Совершенно пьяный музыкант представил себе, что это какая-то шутка, и пошел с ними, наигрывая бельмановскую застольную песнь: «Дайте дорогу, дайте дорогу носилкам старого Шмидта!»
Откуда ни возьмись, из-за кустов вышли парни и тоже присоединились к шествию. Профессору казалось, что он снова обрел утерянную молодость: он пошел вслед за ними и запел. Норман притащил свою гармонику, так как дольше удержать свой музыкальный пыл он уже не мог.
Когда шествие вошло во двор, то выскочили женщины; увидав пастора в таком плачевном положении, они преисполнились жалости и сокрушались, глядя на бессознательно лежавшего пастора. Фру Флод принесла одеяло, которое она, невзирая на предостережения Карлсона, набросила на несчастного; затем поставили греть воду и заняли у профессора белье и платье.
Придя на ток, больного, как говорили о нем (никто не решился бы сказать, что пастор пьян), положили на сухую солому.
Пришел Рундквист со шнеппером, чтобы пустить пастору кровь, но его прогнали. Тогда он попросил, чтобы ему по крайней мере позволили заговорить больного, так как он умеет заговаривать одержимых водяною болезнью овец.
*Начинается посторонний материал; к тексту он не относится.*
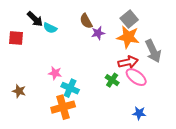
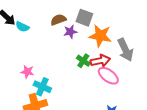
gray square: (129, 19) -> (84, 18), moved, turned -30
brown semicircle: (86, 21) -> (58, 20), turned 98
green cross: (112, 80) -> (83, 61), moved

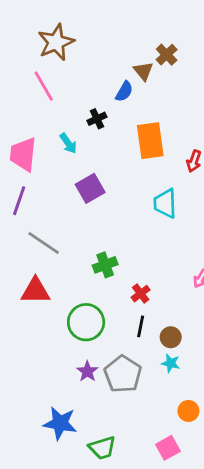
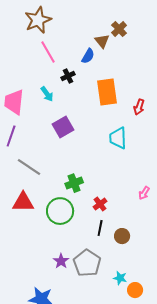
pink line: (44, 86) -> (48, 52), moved
green circle: (86, 322) -> (60, 211), moved
cyan star: (171, 363) -> (120, 278), moved

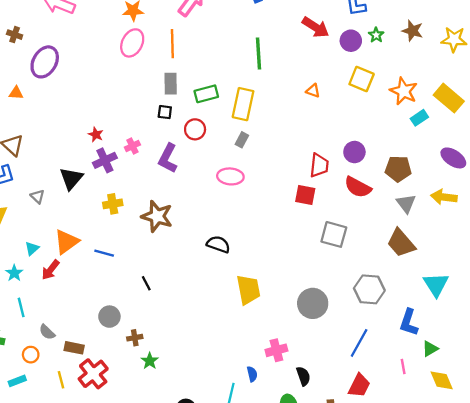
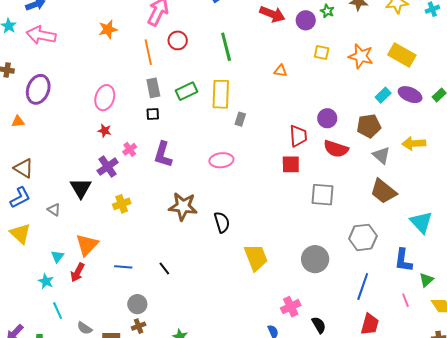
pink ellipse: (132, 43) -> (105, 98), moved
yellow square: (362, 79) -> (322, 52), size x0.7
cyan rectangle: (419, 118) -> (383, 95), moved
red circle: (195, 129) -> (178, 40), moved
red star: (96, 135) -> (105, 131), moved
gray rectangle: (242, 140) -> (240, 119), moved
purple ellipse: (453, 158) -> (410, 95), moved
brown star: (157, 216) -> (183, 206), moved
black semicircle: (218, 244) -> (222, 222), turned 65
blue line: (104, 253) -> (123, 267), moved
brown cross: (135, 338) -> (139, 326), moved

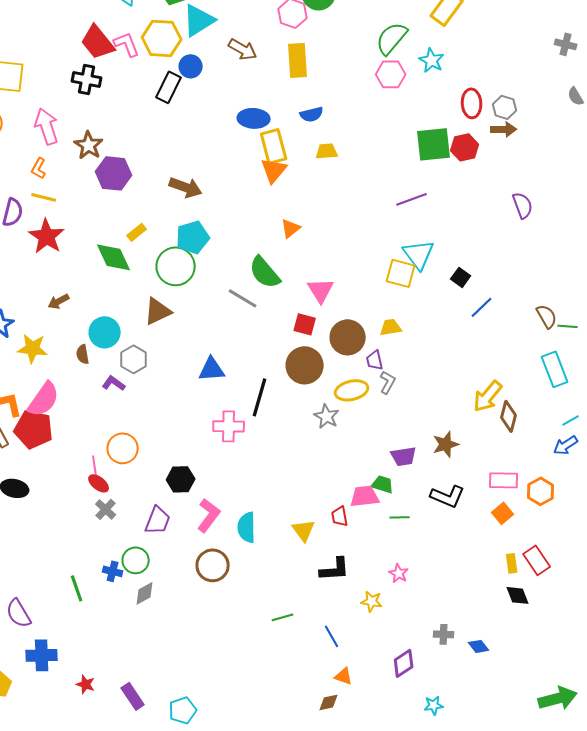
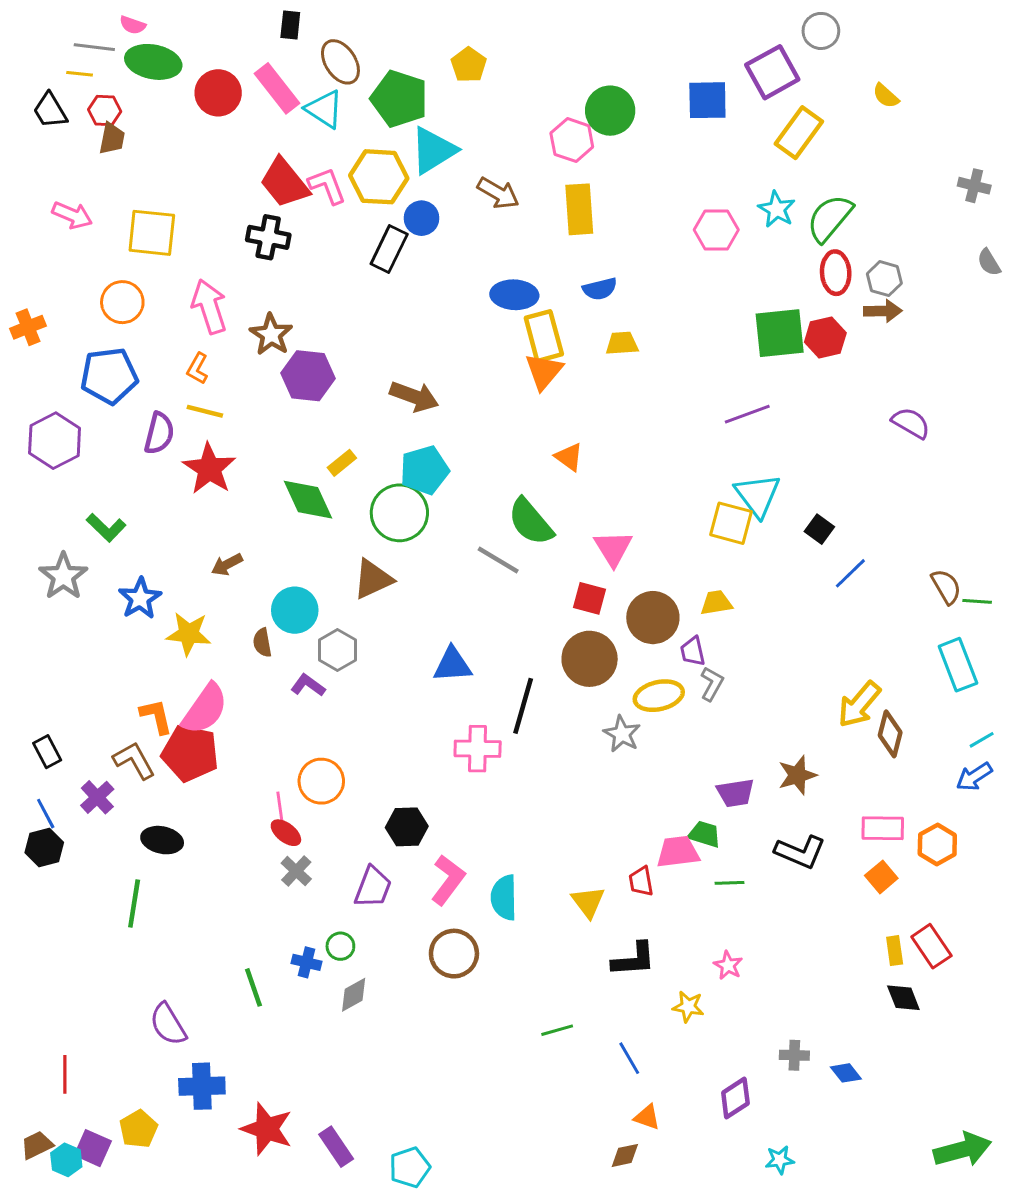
green semicircle: (392, 38) -> (830, 218), moved
purple semicircle: (523, 205) -> (911, 423), turned -40
orange triangle: (291, 228) -> (569, 457), turned -45
green circle: (136, 560) -> (340, 946), size x0.7
red star: (86, 684) -> (267, 1129), size x1.8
Но ему не разрешили дотрагиваться до пастора, так же как и никому из собравшихся.
Карлсон же тихонько опять прокрался в комнату новобрачных, на сей раз один, чтобы стереть следы своего позора. Когда он увидел весь ужас загрязненной брачной постели, им на мгновение овладела слабость вследствие утомления последних дней и напряжения всей этой ночи. Ему вдруг пришла мысль, что все было бы иначе с Идой, если бы их отношения продолжались. Он подошел к окну и долго и грустно глядел на бухту.
Тучи рассеялись, а туман собирался белым покровом над водой; взошло солнце и бросило лучи свои в брачную комнату, осветив бледное лицо и мутные глаза, которые невольно закрывались, как бы удерживая выступающая слезы. Волосы падали на лоб влажными космами, белый галстук был запачкан, а сюртук отвис. Он пришел в себя от теплоты солнца, провел рукою по лбу и повернулся снова к комнате.
— Но ведь это ужасно! — сказал он сам себе, пробуждаясь от сонливости и сбрасывая с кровати белье.